Consider writing more tests for
  • **Runtime validation** — Validate on DGX Spark that managed vLLM with `nvcr.io/nvidia/vllm:26.05.post1-py3` starts the default `nvidia/Qwen3.6-35B-A3B-NVFP4` model and reaches `/v1/models`.. The unit test is sufficient for string/profile mapping, but managed vLLM is an infrastructure path where a container image tag change can fail only at pull/start/model-load/readiness time.
  • **Runtime validation** — Validate that the new Spark image accepts the existing generated NVFP4 serve command, including `--quantization modelopt`, FlashInfer/MoE flags, `--load-format fastsafetensors`, and Spark-specific serve environment exports.. The unit test is sufficient for string/profile mapping, but managed vLLM is an infrastructure path where a container image tag change can fail only at pull/start/model-load/readiness time.

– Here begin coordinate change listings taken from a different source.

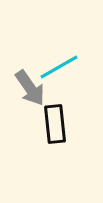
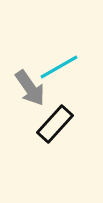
black rectangle: rotated 48 degrees clockwise
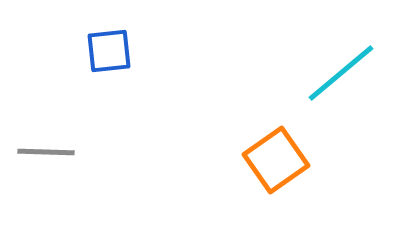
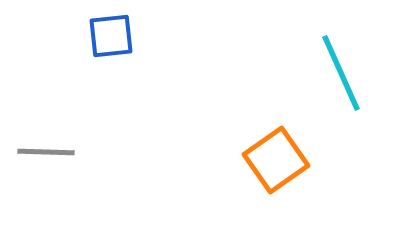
blue square: moved 2 px right, 15 px up
cyan line: rotated 74 degrees counterclockwise
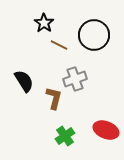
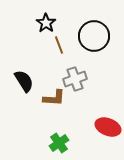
black star: moved 2 px right
black circle: moved 1 px down
brown line: rotated 42 degrees clockwise
brown L-shape: rotated 80 degrees clockwise
red ellipse: moved 2 px right, 3 px up
green cross: moved 6 px left, 7 px down
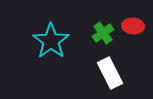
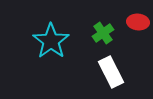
red ellipse: moved 5 px right, 4 px up
white rectangle: moved 1 px right, 1 px up
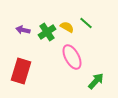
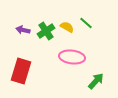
green cross: moved 1 px left, 1 px up
pink ellipse: rotated 55 degrees counterclockwise
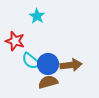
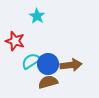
cyan semicircle: rotated 108 degrees clockwise
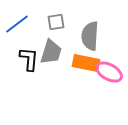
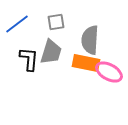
gray semicircle: moved 4 px down
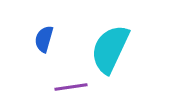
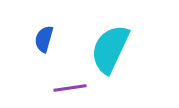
purple line: moved 1 px left, 1 px down
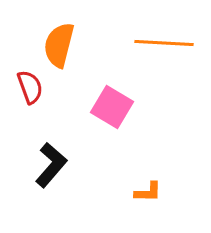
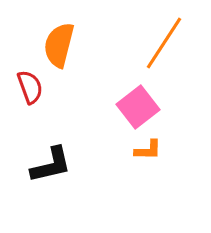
orange line: rotated 60 degrees counterclockwise
pink square: moved 26 px right; rotated 21 degrees clockwise
black L-shape: rotated 36 degrees clockwise
orange L-shape: moved 42 px up
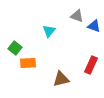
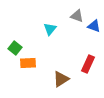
cyan triangle: moved 1 px right, 2 px up
red rectangle: moved 3 px left, 1 px up
brown triangle: rotated 18 degrees counterclockwise
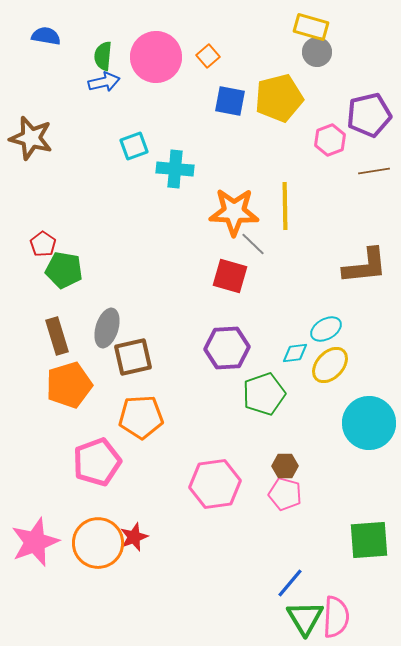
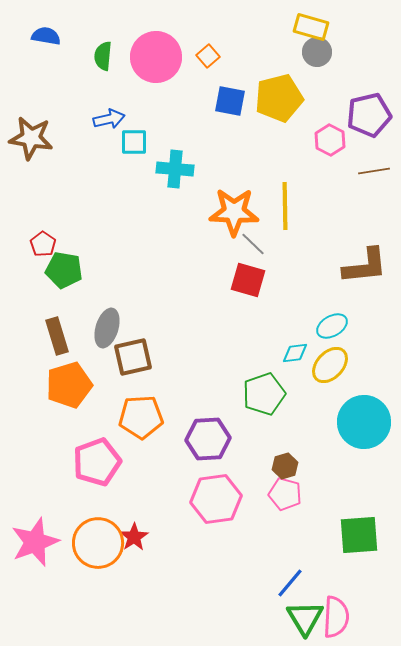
blue arrow at (104, 82): moved 5 px right, 37 px down
brown star at (31, 138): rotated 6 degrees counterclockwise
pink hexagon at (330, 140): rotated 12 degrees counterclockwise
cyan square at (134, 146): moved 4 px up; rotated 20 degrees clockwise
red square at (230, 276): moved 18 px right, 4 px down
cyan ellipse at (326, 329): moved 6 px right, 3 px up
purple hexagon at (227, 348): moved 19 px left, 91 px down
cyan circle at (369, 423): moved 5 px left, 1 px up
brown hexagon at (285, 466): rotated 15 degrees counterclockwise
pink hexagon at (215, 484): moved 1 px right, 15 px down
red star at (134, 537): rotated 12 degrees counterclockwise
green square at (369, 540): moved 10 px left, 5 px up
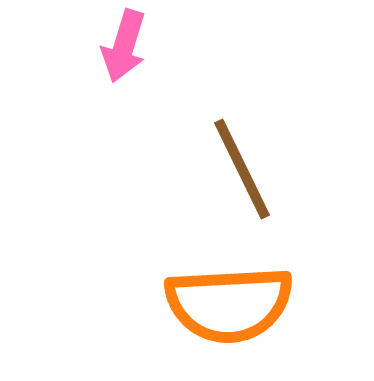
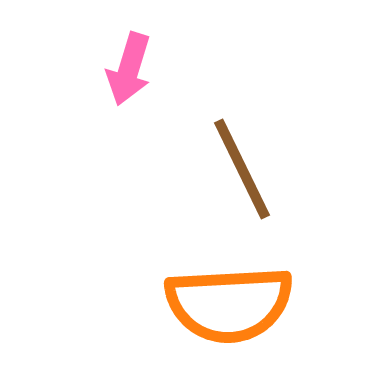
pink arrow: moved 5 px right, 23 px down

  • **Runtime validation** — Validate that HF token forwarding for the Spark managed vLLM start path still uses key-only Docker env arguments and does not include token values in the composed Docker command.. The unit test is sufficient for string/profile mapping, but managed vLLM is an infrastructure path where a container image tag change can fail only at pull/start/model-load/readiness time.
  • **Runtime validation** — Keep the existing unit coverage that Station and generic Linux profiles continue selecting `nvcr.io/nvidia/vllm:26.03.post1-py3` after the shared image map refactor.. The unit test is sufficient for string/profile mapping, but managed vLLM is an infrastructure path where a container image tag change can fail only at pull/start/model-load/readiness time.

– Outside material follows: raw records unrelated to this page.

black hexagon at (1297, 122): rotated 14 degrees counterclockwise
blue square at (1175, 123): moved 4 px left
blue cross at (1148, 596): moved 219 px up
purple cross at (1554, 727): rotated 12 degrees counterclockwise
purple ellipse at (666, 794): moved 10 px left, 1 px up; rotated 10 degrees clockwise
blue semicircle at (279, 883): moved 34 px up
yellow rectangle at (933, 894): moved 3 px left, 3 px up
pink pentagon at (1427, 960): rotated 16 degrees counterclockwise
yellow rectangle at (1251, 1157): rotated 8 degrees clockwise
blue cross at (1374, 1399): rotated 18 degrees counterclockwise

  • **Runtime validation is still needed for the new Spark vLLM image** — Add or identify targeted runtime/integration validation that starts the DGX Spark managed vLLM profile with `nvcr.io/nvidia/vllm:26.05.post1-py3`, serves `nvidia/Qwen3.6-35B-A3B-NVFP4`, and reaches the `/v1/models` readiness endpoint using the existing generated serve command.

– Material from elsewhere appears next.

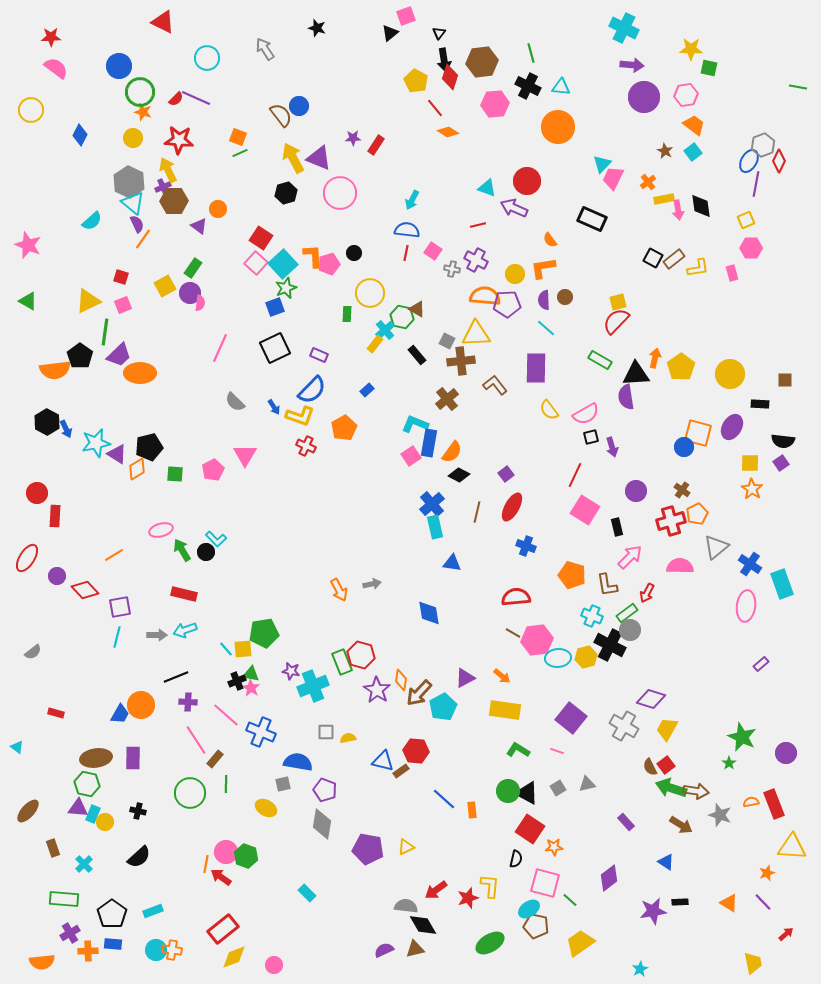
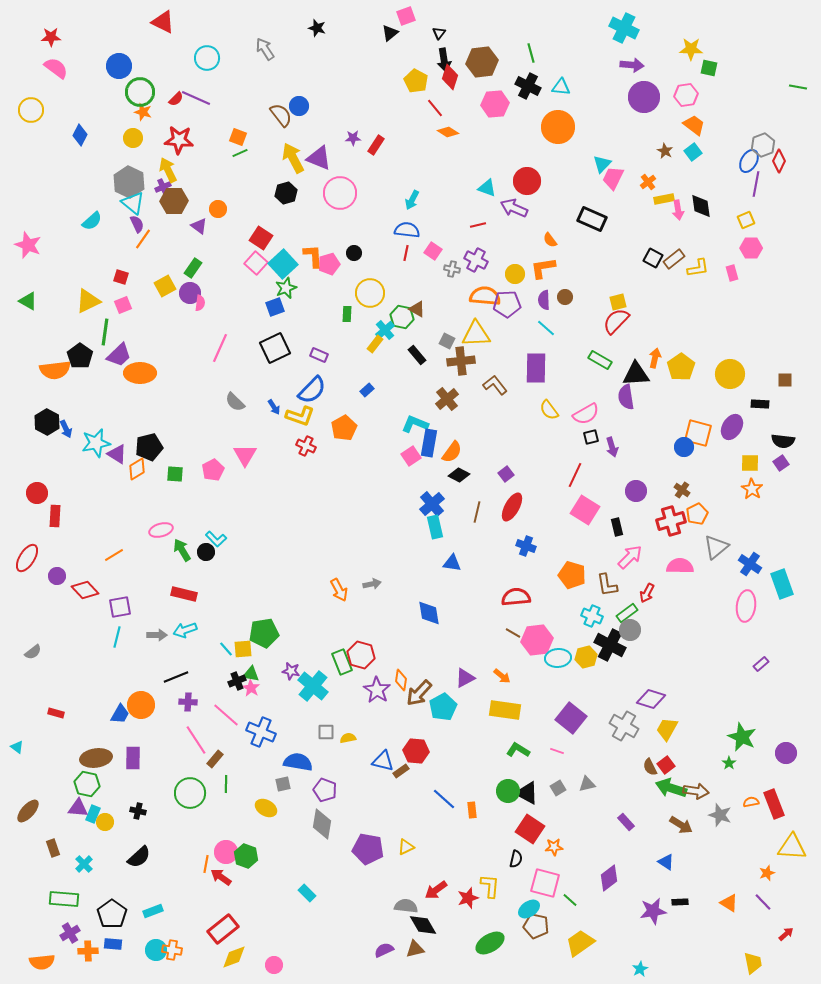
cyan cross at (313, 686): rotated 28 degrees counterclockwise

  • **Acceptance clause:** `Tests added or updated for new or changed behavior` — add test evidence or identify existing coverage. The profile-selection unit expectation was updated, but no changed or identified runtime validation exercises pulling/starting the new Spark container image with the default model and serve flags.
  • **Acceptance clause:** `Docs updated for user-facing behavior changes` — add test evidence or identify existing coverage. No docs changed. Nearby user docs describe managed vLLM availability and the Spark default model, but I did not find a user-facing exact container-tag reference that would clearly require updating.

Workflow run details

This is an automated advisory review. A human maintainer must make the final merge decision.

@cv cv merged commit 9096d1f into main Jun 5, 2026
35 checks passed
@cv cv deleted the fix/vllm-ngc-26-05 branch June 5, 2026 07:10
miyoungc added a commit that referenced this pull request Jun 6, 2026
## Summary
- Adds the `v0.0.60` section to `docs/about/release-notes.mdx` using the
dev announcement from discussion #4877.
- Fills the source-doc gaps found during release-prep review across
inference, policy tiers, command behavior, security boundaries, Hermes
dashboard/tooling, runtime context, and troubleshooting.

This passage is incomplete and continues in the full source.